Il faut donc remettre au goût du jour un programme révolutionnaire authentiquement collectiviste, qui passe nécessairement par la socialisation des moyens de production et se donne pour principe organisateur l’axiome de Marx : « de chacun selon ses moyens, à chacun selon ses besoins. » L’un comme l’autre doivent être indexés aux capacités restantes de la biosphère. Attention donc à bien dialectiser le concept d’abondance avec les possibilités matérielles réelles de la planète en 2025, dans son rapport avec les évolutions futures : il y a une inertie du ravage écologique, tant sur le climat que sur la biodiversité. On ne reviendra ni au jardin d’Eden ni au pays de Cocagne. Il est même probable qu’à l’avenir, il faudra arracher à la nature de quoi survivre de façon sans doute plus brutale encore. Il faut donc travailler théoriquement et politiquement sur le sens de « l’abondance », en problématisant les notions d’émancipation et de liberté. Pour revenir à des modes de vie génériques qui soient universalisables, il faut supprimer des secteurs économiques entiers. Par conséquent, nous devons réfléchir au type d’abondance auquel mènerait l’abrogation de la loi du profit, en termes de partage des richesses, de nouvelles formes d’autonomie, de nouveaux accès à l’action collective, de réparations subjectives, de nouvelles sécurités matérielles, etc. Je pense qu’il est possible de trouver l’assentiment d’une partie suffisante des masses dans un programme politique dont l’horizon consiste à se libérer de la loi du profit, laquelle organise la tyrannie dans l’ordre économique, c’est-à-dire dans notre évolution écologique.

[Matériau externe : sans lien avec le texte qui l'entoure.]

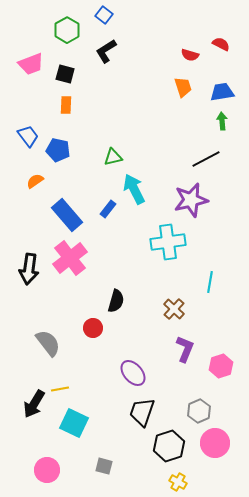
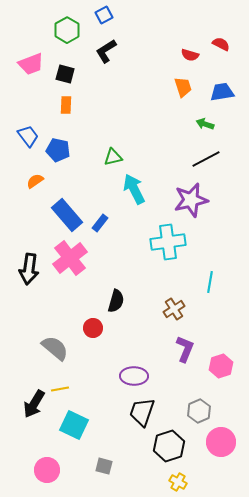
blue square at (104, 15): rotated 24 degrees clockwise
green arrow at (222, 121): moved 17 px left, 3 px down; rotated 66 degrees counterclockwise
blue rectangle at (108, 209): moved 8 px left, 14 px down
brown cross at (174, 309): rotated 15 degrees clockwise
gray semicircle at (48, 343): moved 7 px right, 5 px down; rotated 12 degrees counterclockwise
purple ellipse at (133, 373): moved 1 px right, 3 px down; rotated 48 degrees counterclockwise
cyan square at (74, 423): moved 2 px down
pink circle at (215, 443): moved 6 px right, 1 px up
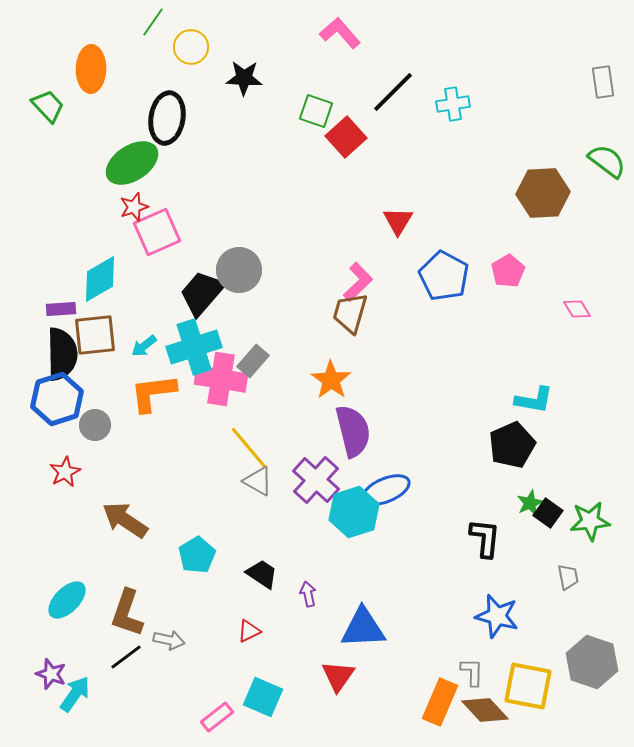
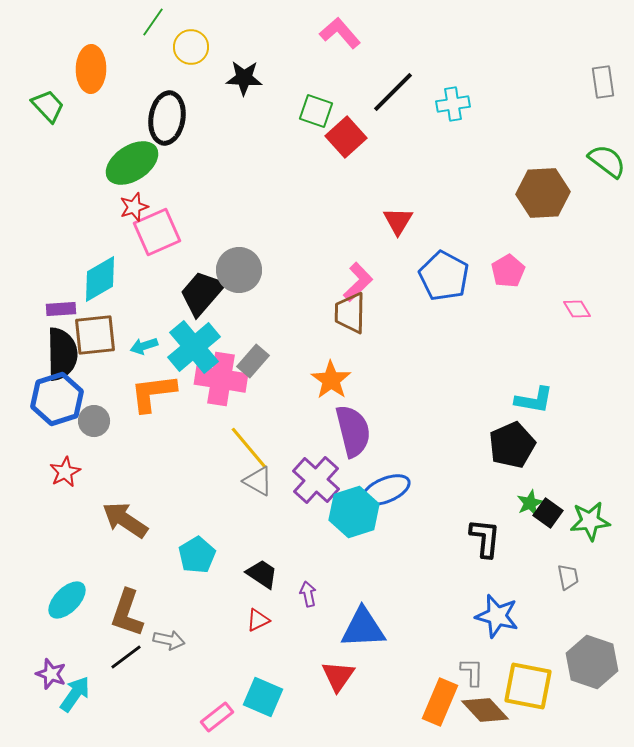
brown trapezoid at (350, 313): rotated 15 degrees counterclockwise
cyan arrow at (144, 346): rotated 20 degrees clockwise
cyan cross at (194, 347): rotated 22 degrees counterclockwise
gray circle at (95, 425): moved 1 px left, 4 px up
red triangle at (249, 631): moved 9 px right, 11 px up
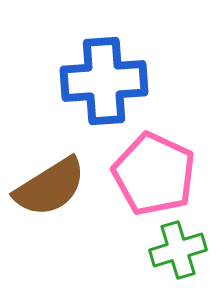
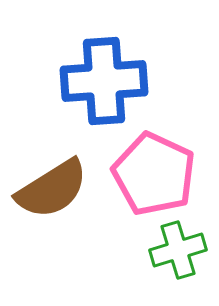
brown semicircle: moved 2 px right, 2 px down
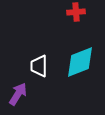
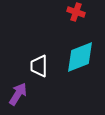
red cross: rotated 24 degrees clockwise
cyan diamond: moved 5 px up
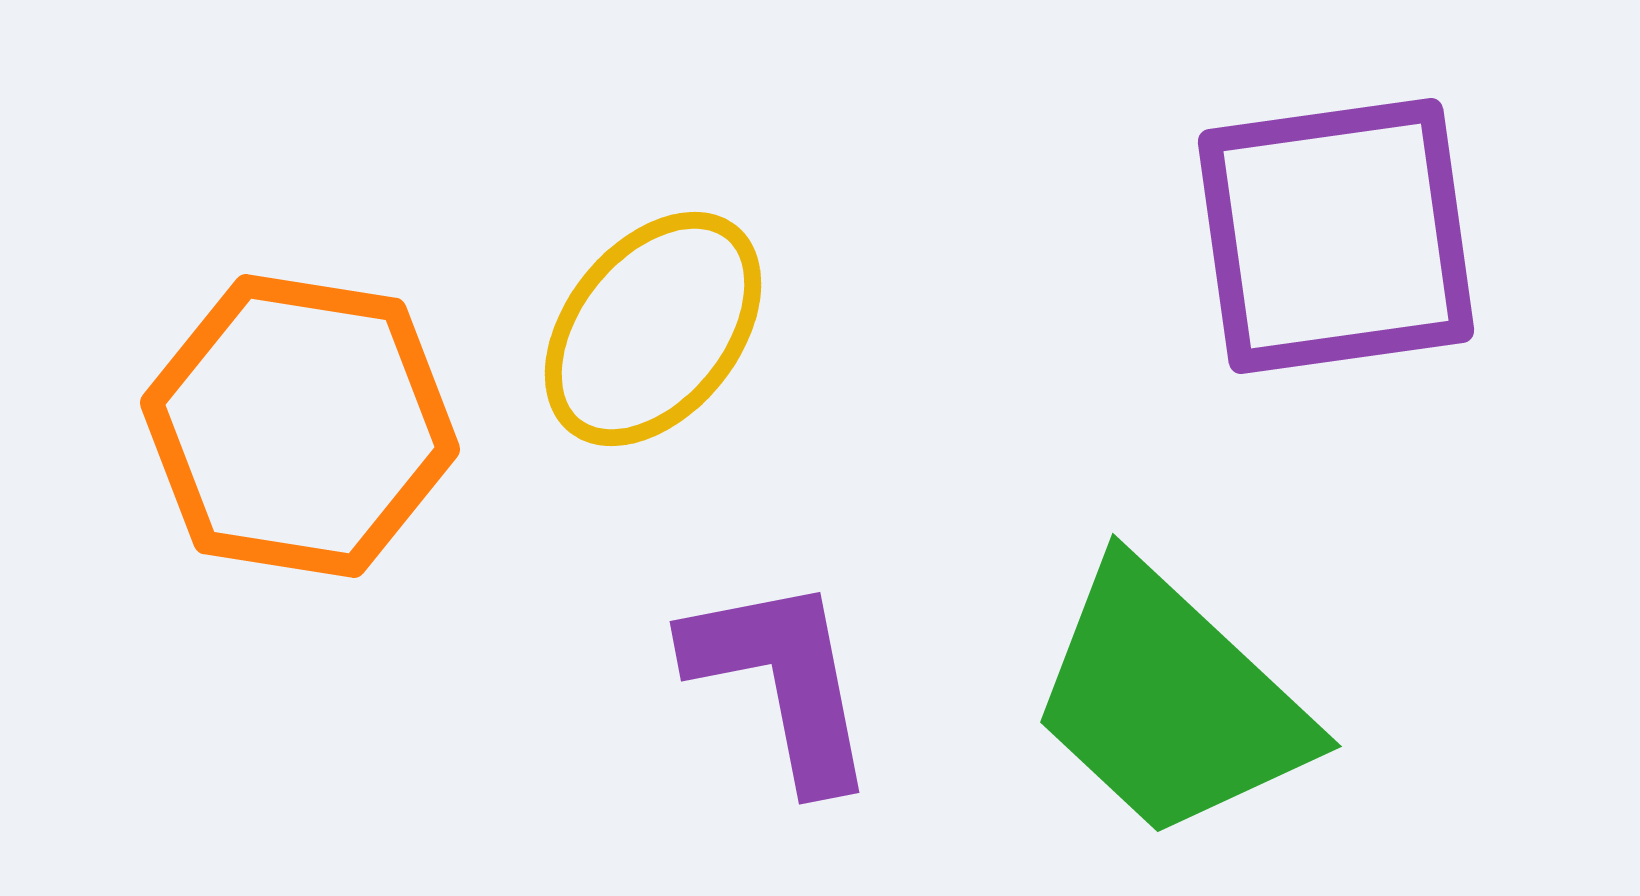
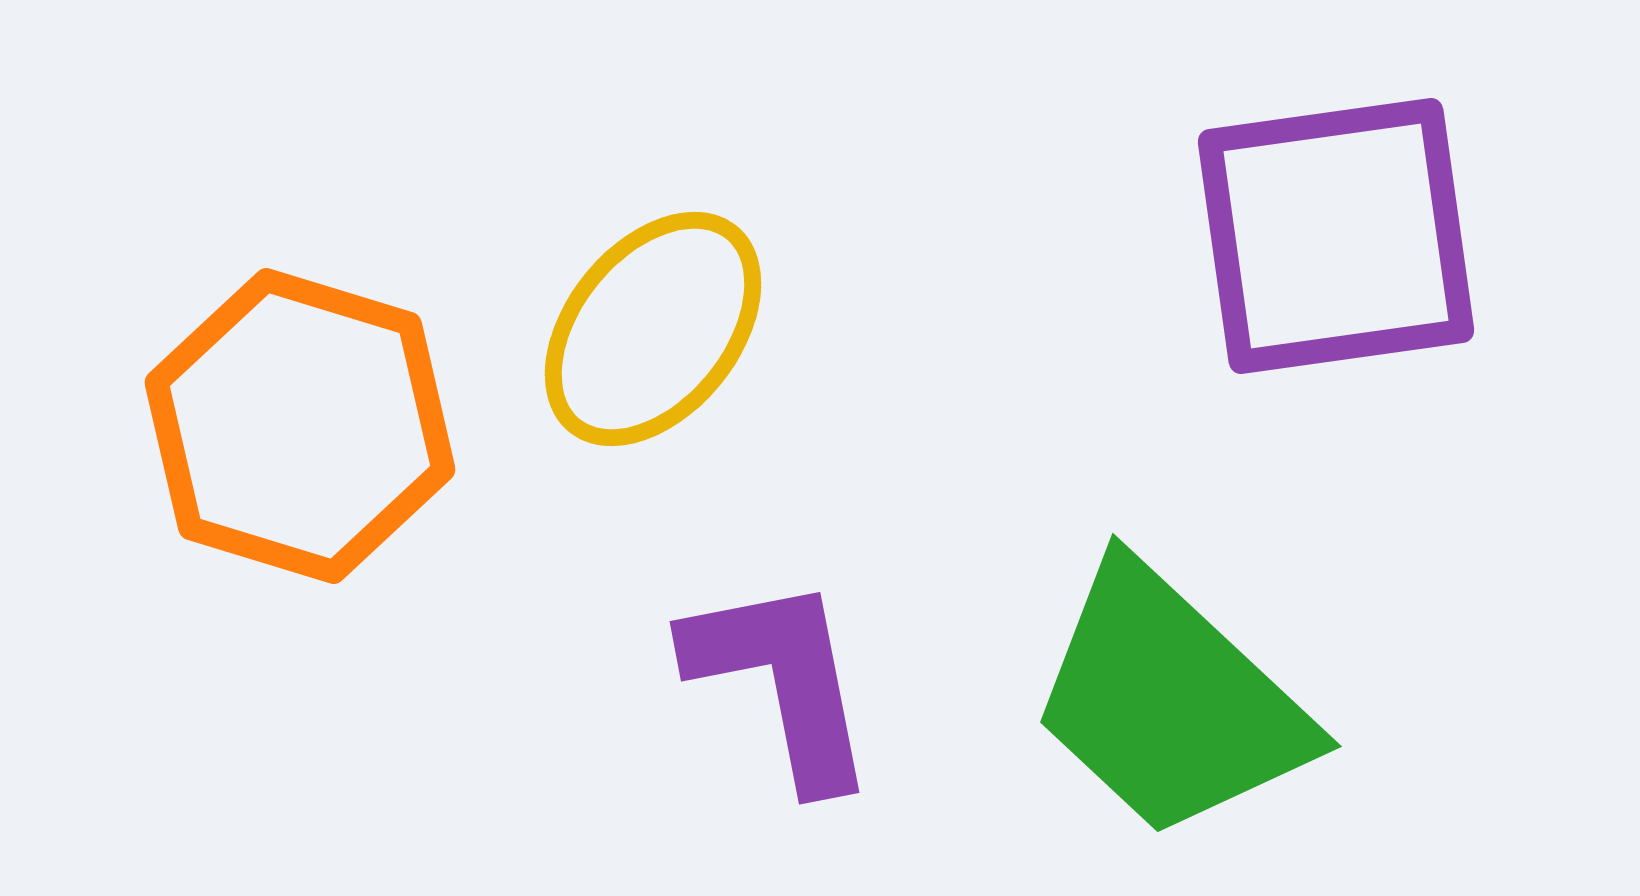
orange hexagon: rotated 8 degrees clockwise
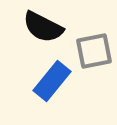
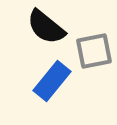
black semicircle: moved 3 px right; rotated 12 degrees clockwise
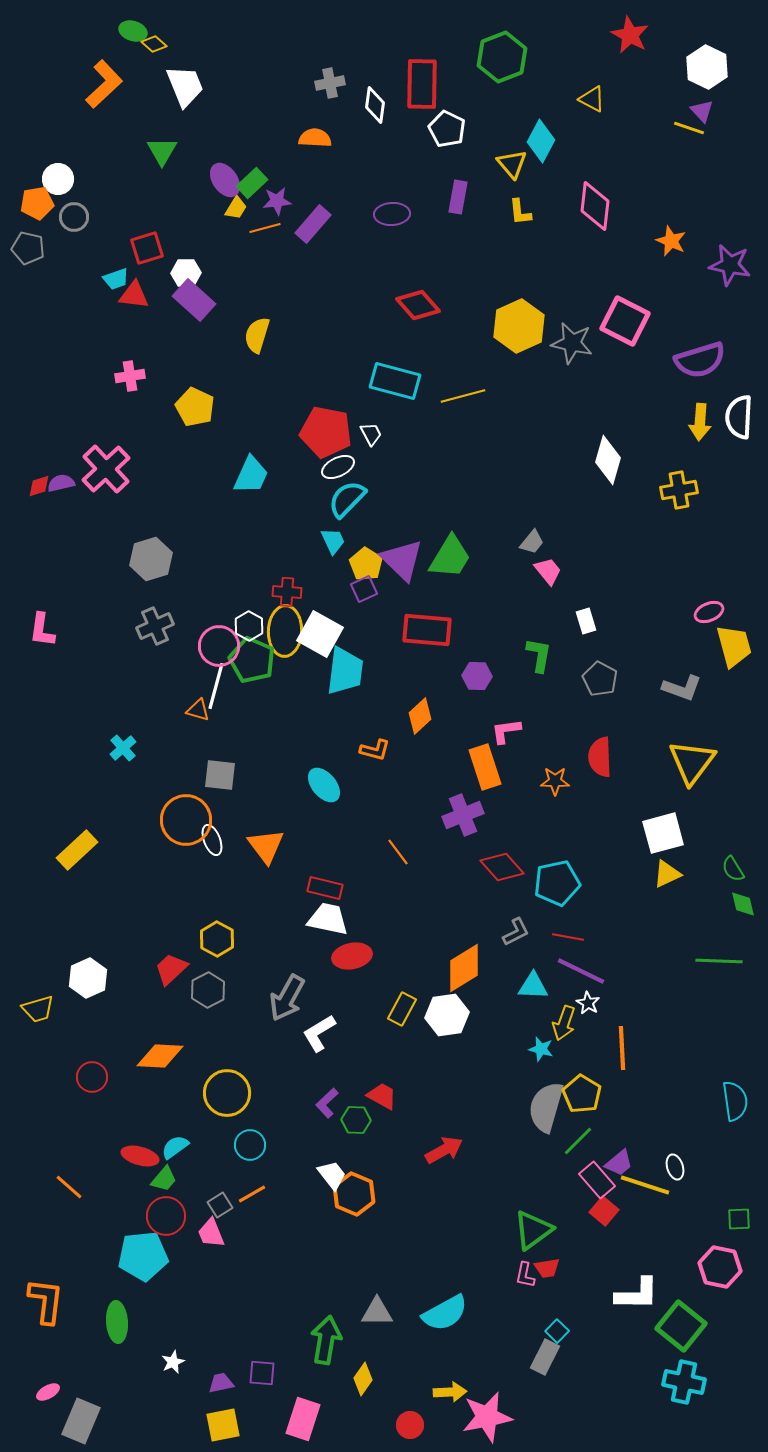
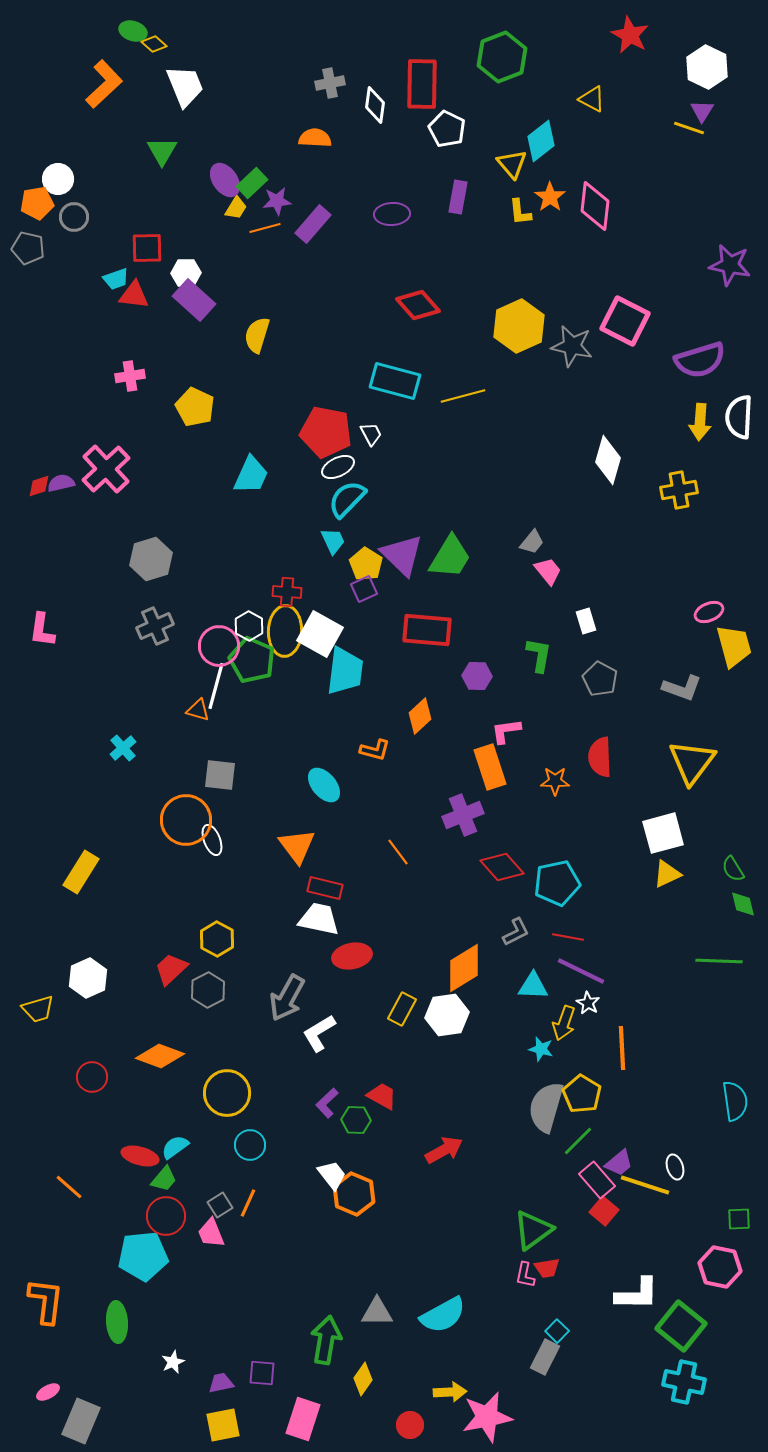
purple triangle at (702, 111): rotated 15 degrees clockwise
cyan diamond at (541, 141): rotated 24 degrees clockwise
orange star at (671, 241): moved 121 px left, 44 px up; rotated 12 degrees clockwise
red square at (147, 248): rotated 16 degrees clockwise
gray star at (572, 343): moved 3 px down
purple triangle at (402, 560): moved 5 px up
orange rectangle at (485, 767): moved 5 px right
orange triangle at (266, 846): moved 31 px right
yellow rectangle at (77, 850): moved 4 px right, 22 px down; rotated 15 degrees counterclockwise
white trapezoid at (328, 919): moved 9 px left
orange diamond at (160, 1056): rotated 18 degrees clockwise
orange line at (252, 1194): moved 4 px left, 9 px down; rotated 36 degrees counterclockwise
cyan semicircle at (445, 1313): moved 2 px left, 2 px down
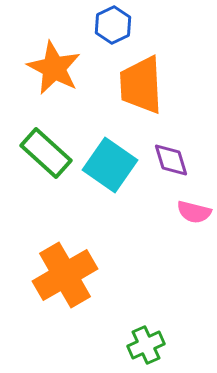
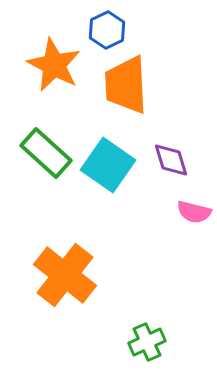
blue hexagon: moved 6 px left, 5 px down
orange star: moved 3 px up
orange trapezoid: moved 15 px left
cyan square: moved 2 px left
orange cross: rotated 22 degrees counterclockwise
green cross: moved 1 px right, 3 px up
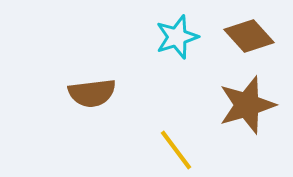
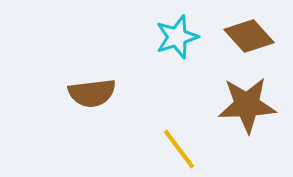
brown star: rotated 14 degrees clockwise
yellow line: moved 3 px right, 1 px up
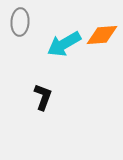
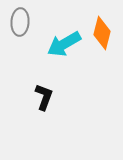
orange diamond: moved 2 px up; rotated 72 degrees counterclockwise
black L-shape: moved 1 px right
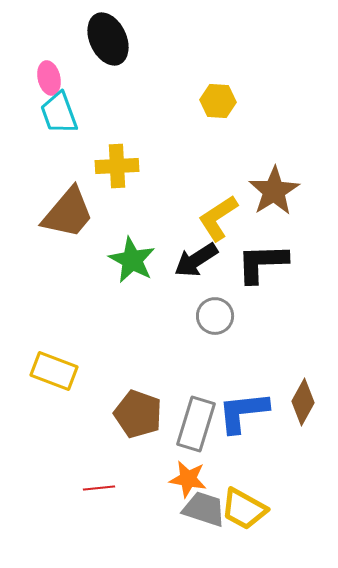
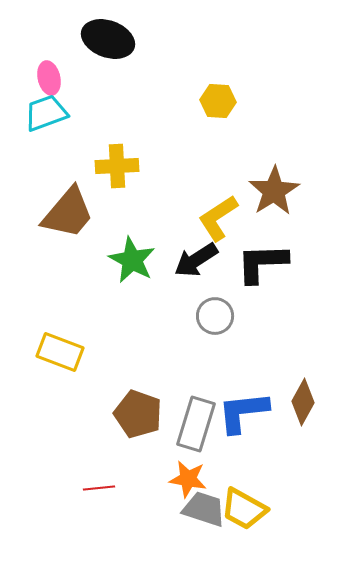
black ellipse: rotated 45 degrees counterclockwise
cyan trapezoid: moved 13 px left; rotated 90 degrees clockwise
yellow rectangle: moved 6 px right, 19 px up
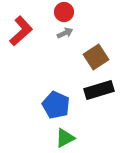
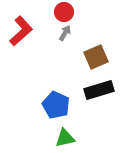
gray arrow: rotated 35 degrees counterclockwise
brown square: rotated 10 degrees clockwise
green triangle: rotated 15 degrees clockwise
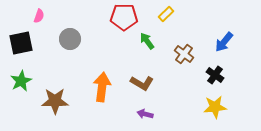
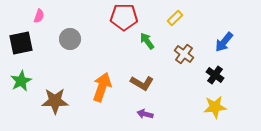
yellow rectangle: moved 9 px right, 4 px down
orange arrow: rotated 12 degrees clockwise
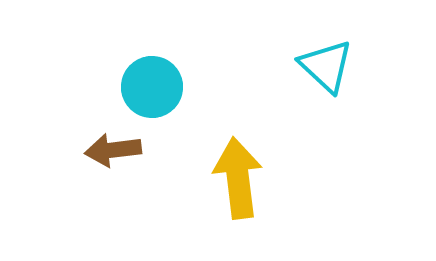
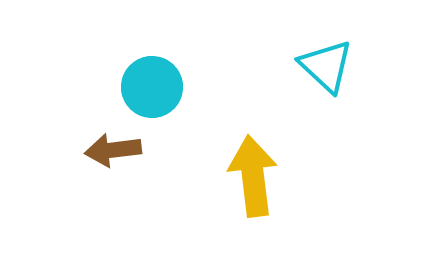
yellow arrow: moved 15 px right, 2 px up
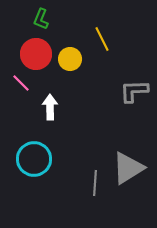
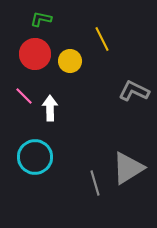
green L-shape: rotated 80 degrees clockwise
red circle: moved 1 px left
yellow circle: moved 2 px down
pink line: moved 3 px right, 13 px down
gray L-shape: rotated 28 degrees clockwise
white arrow: moved 1 px down
cyan circle: moved 1 px right, 2 px up
gray line: rotated 20 degrees counterclockwise
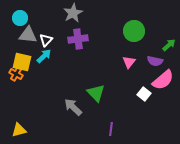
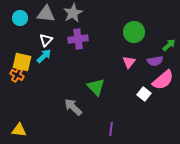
green circle: moved 1 px down
gray triangle: moved 18 px right, 21 px up
purple semicircle: rotated 21 degrees counterclockwise
orange cross: moved 1 px right, 1 px down
green triangle: moved 6 px up
yellow triangle: rotated 21 degrees clockwise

Au demeurant, les grandes lignes du programme sont claires. D’une part, étouffer le capital : pôle public du crédit, réappropriation monétaire, suppression des banques privées, interdiction de la publicité, interdiction des biens et services de luxe (types jets privés, super yachts), surtaxe des consommations superflues afin d’arrimer la valeur d’échange à la valeur d’usage, impôts confiscatoires sur le capital, politiques douanières agressives sur les marchandises internationales, calcul en nature et comptabilité écologique au niveau national, planification stricte des politiques industrielles pour sortir de « l’anarchie dans la production » (Marx). D’autre part, démocratiser la production et la distribution des ressources : nationalisation des secteurs stratégiques, instauration générale de la propriété partagée au sein des entreprises, réduction du temps de travail, création de nouvelles sécurités sociales sur l’alimentation, le logement et les transports, reprise des terres en autogestion, création de l’emploi garanti au niveau national. Une chose est sûre : l’avenir de l’écologie ne passe pas par l’environnementalisme, mais par la lutte des classes.
[1] « Greenpeace France, une entreprise comme les autres, avec surcharge de travail et climat social difficile », Le Monde, 3 octobre 2023.